We need to look at this “how credible?” thing.  Maybe a “Believability Score”!

USPAP says credible is “worthy of belief.”  Ah ha!  Explained.  We just need to measure “how worthy” is your opinion.  A worthiness measure!  Just what our appraisal user/clients need.

So that is our goal?  To measure believability/credibility.  Measure worthiness.

Then the next question is – who gets to measure this belief worthiness?

We get even more explanation from USPAP.  It’s found in Standard 3, “Appraisal Review.”  Surely a measure of goodness, of worthiness, of believability will be found there.  Let’s look.  It says, “the reviewer is required to develop an opinion.”

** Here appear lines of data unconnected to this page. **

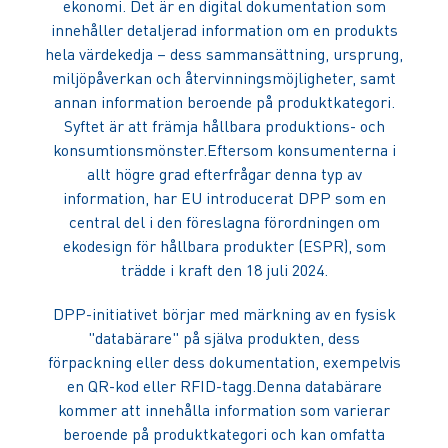
ekonomi. Det är en digital dokumentation som
innehåller detaljerad information om en produkts
hela värdekedja – dess sammansättning, ursprung,
miljöpåverkan och återvinningsmöjligheter, samt
annan information beroende på produktkategori.
Syftet är att främja hållbara produktions- och
konsumtionsmönster.Eftersom konsumenterna i
allt högre grad efterfrågar denna typ av
information, har EU introducerat DPP som en
central del i den föreslagna förordningen om
ekodesign för hållbara produkter (ESPR), som
trädde i kraft den 18 juli 2024.
DPP-initiativet börjar med märkning av en fysisk
"databärare" på själva produkten, dess
förpackning eller dess dokumentation, exempelvis
en QR-kod eller RFID-tagg.Denna databärare
kommer att innehålla information som varierar
beroende på produktkategori och kan omfatta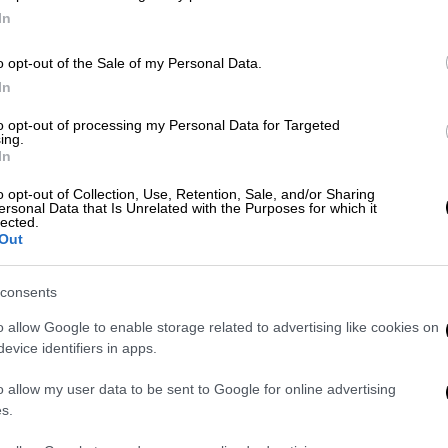
In
o opt-out of the Sale of my Personal Data.
Σινεμά
|
27.08.2025 21:37
Κε
In
Το «Is This Thing On?» του
Κ
Μπράντλεϊ Κούπερ θα κάνει
to opt-out of processing my Personal Data for Targeted
0
ing.
πρεμιέρα στο Φεστιβάλ
In
Κινηματογράφου της Νέας Υόρκης
o opt-out of Collection, Use, Retention, Sale, and/or Sharing
ersonal Data that Is Unrelated with the Purposes for which it
Ο δημιουργός έχει αναλάβει πέρα από
lected.
τον πρωταγωνιστικό ρόλο και τη
Out
ΑΠ
σκηνοθεσία αλλά και την παραγωγή
Ε
consents
Π
o allow Google to enable storage related to advertising like cookies on
σ
Lifestyle
|
04.05.2025 10:15
evice identifiers in apps.
Τζίτζι Χαντίντ - Μπράντλεϊ
o allow my user data to be sent to Google for online advertising
Κούπερ: Το τρυφερό φιλί και η
s.
πρώτη τους κοινή δημόσια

Of the “completeness, accuracy, adequacy, relevance, and reasonableness of the report.”  The report – not the development.  Not the analysis.  Not the data selected.  Not the adjustments algorithms used.

So, worthiness and believability are based on this broad set of unmeasurable criteria.  Opinion.

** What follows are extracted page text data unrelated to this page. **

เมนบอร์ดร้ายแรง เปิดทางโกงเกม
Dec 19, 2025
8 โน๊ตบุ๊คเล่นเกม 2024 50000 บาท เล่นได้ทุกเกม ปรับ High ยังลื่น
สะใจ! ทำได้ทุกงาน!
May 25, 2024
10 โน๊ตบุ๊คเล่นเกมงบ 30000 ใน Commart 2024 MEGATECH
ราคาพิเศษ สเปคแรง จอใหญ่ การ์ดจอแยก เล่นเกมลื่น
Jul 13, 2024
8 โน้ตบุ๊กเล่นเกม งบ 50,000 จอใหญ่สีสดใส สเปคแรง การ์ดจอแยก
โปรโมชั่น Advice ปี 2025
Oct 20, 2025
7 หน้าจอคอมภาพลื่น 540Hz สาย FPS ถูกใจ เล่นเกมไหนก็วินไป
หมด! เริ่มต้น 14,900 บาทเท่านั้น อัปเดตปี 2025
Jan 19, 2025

But there is a solution.  Simple.  A simple reviewer choice – Worthy, or not worthy.  Believable, not believable.  Good enough, not good enough.  Or – ROV – a customer challenge.

Strange that the appraisal discipline, made up of numbers and categories, falls back to belief-based measures of worthiness!

We can do better.

AVMs do better.  The GSEs (FannieMae, Freddie Mac) are filling the gap (with the new “UAD forms”).

Lenders and other agencies struggle to apply subjective belief-based work to a risk-based calculation.

We have risk analysts, portfolio analysts, and public trust decisions, all building calculated decisions and measures, built on a “believe me” appraisal underpinning.  No wonder the greater industry is looking for something better.  Like AVMs, like piecemeal data collection and analysis, like “in-house” risk and value analytics.

Things appraisers can’t – or won’t do!

Appraisers won’t, because doing superior analytics is resisted.  More work, more balking, more reviewer disbelief, more loss of income.  More USPAP risk and organizational resistance.

“An appraiser must … employ those recognized methods and techniques …”  “Acceptable” methods.

The GSEs and, consequently, banks and other lenders, publish printed rules of “acceptability.”

These client acceptability rules often transmute themselves into “checklists” of adequacy.  These themselves are USPAP enforced upon appraisers.

I submit to you that current education, personal training, and even ‘modern’ substitutes for experience repeat old ways.  Old judgment-based “pick comps and make adjustments instead of data-science, evidence-based data selection, and certainty measures.

All Believability Scores.  BS embedded in the system.

The five frictions on appraisal advancement assure the death of the profession.  A score to settle.

(Future writings will consider econometric and behavioral ways to measure reliability or “believability”).